APPEAL from the Circuit Court of Cook County; the Hon. NATHAN M. COHEN, Judge, presiding.


Plaintiffs brought this action in the chancery division of the circuit court of Cook County to establish ownership and title in certain real estate in themselves. Plaintiffs maintained that deeds in their favor had been executed and delivered by the grantors and had been accepted by the grantee, but that the deeds were unrecorded and lost, mislaid or destroyed. The plaintiffs, as will be developed, are related to the defendants. After hearing evidence, the trial court, sitting without a jury, entered judgment in favor of the plaintiffs and found the defendants to have no interest or title in the real estate. Only one defendant, Pasquale Losurdo, appeals. He contends that under provisions of the Dead Man's Act (Ill. Rev. Stat. 1973, ch. 51 par. 2), the trial court erred in permitting certain witnesses to testify, and that the evidence adduced was insufficient to justify the restoration of the deeds.

The plaintiffs, Caroline Michalski, Leo Losurdo and Carlo Losurdo, are children of Amatore and Anna Losurdo. The other two plaintiffs, Rose Marie and Anna Maria Mariani, are grandchildren of Amatore and Anna. Two defendants, Pasquale Losurdo and Margaret Mariani, are also children of Amatore and Anna. The plaintiff Marianis are the daughters of the defendant Margaret.

Amatore and Anna were the joint owners of three unencumbered parcels of real estate located in Cook County. Amatore died in September 1972 and Anna died in April 1974. On November 5, 1975, the plaintiffs filed suit against Pasquale, Margaret and the Chicago Title and Trust Co., as trustee under three separate land trust agreements. The complaint alleged that the parents met with their attorney, Kenneth R. Piggott, and executed three trust agreements and three deeds in trust. The parents were to be the joint owners of the beneficial interest of each trust, and upon the death of the survivor, the beneficial interest of the trusts was to vest in plaintiffs in varying shares. The documents named CT&T as trustee, and allegedly were delivered to the company. The complaint further alleged that annual statements for their services as trustee were sent by CT&T and payments were duly made. The complaint also set forth that after the death of the mother in 1974, it was discovered that the deeds had been lost, mislaid or destroyed. The defendant Pasquale filed an answer to the complaint, denying that the real estate was properly conveyed to the trustee, and asserting claim to a portion of the real estate as an heir of Anna, who was the owner of the record title.
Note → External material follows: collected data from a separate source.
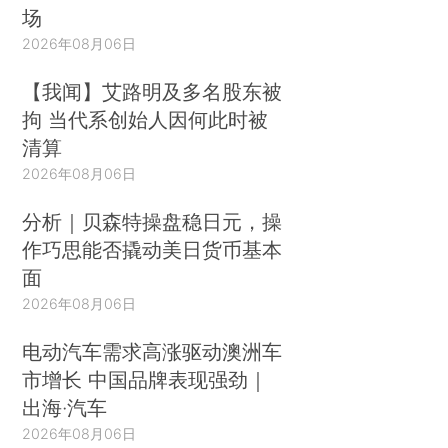
场
2026年08月06日
【我闻】艾路明及多名股东被
拘 当代系创始人因何此时被
清算
2026年08月06日
分析｜贝森特操盘稳日元，操
作巧思能否撬动美日货币基本
面
2026年08月06日
电动汽车需求高涨驱动澳洲车
市增长 中国品牌表现强劲｜
出海·汽车
2026年08月06日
At trial plaintiffs offered several witnesses. Pasquale chose not to present any witnesses. Russell R. Custer, Jr., an employee of CT&T, was the first witness for plaintiffs. He had been so employed only since 1975, some four years after the execution of the trusts, but had brought CT&T's files on the three land trusts. The files contained the original trust agreements which had been accepted and signed. They were received by the company in August 1971. No deeds in trust were contained in any of the files. On March 14, 1974, the company was notified of the father's death, as evidenced by the death certificates, copies of inheritance tax payments, and copies of correspondence to and from Piggott contained in the files. A search of the company's records failed to uncover the missing deeds. Nothing contained in company records indicated that the deeds had been received by CT&T. Fees had been paid to the company as trustee for holding title to the trust property from 1972 up to the time of trial. The bills were sent to the father until 1974, at which time they were sent to the mother. Custer stated that fees being paid after the trusts had been set up would not indicate whether or not deeds were received by CT&T since bills would be issued in any event.

Guiliana Vici, former secretary to Piggott, testified that on July 29, 1971, she was asked by Piggott to stay late and type the documents. The parents, Caroline, Leo, Piggott and herself were present. At approximately 6 or 7 p.m. she filled in three deed in trust forms, using the trust agreements from which she obtained the legal description of the properties. Although to her knowledge she had never before or since typed a deed in trust form, she did provide certain details concerning the contents of the forms. She identified a CT&T form as a kind with which she had worked at the time. She mistakenly testified that the jurat was at the top of the form. The witness did not remember typing any other documents on that date or typing on any other evening session. She worked for Piggott only for eight months.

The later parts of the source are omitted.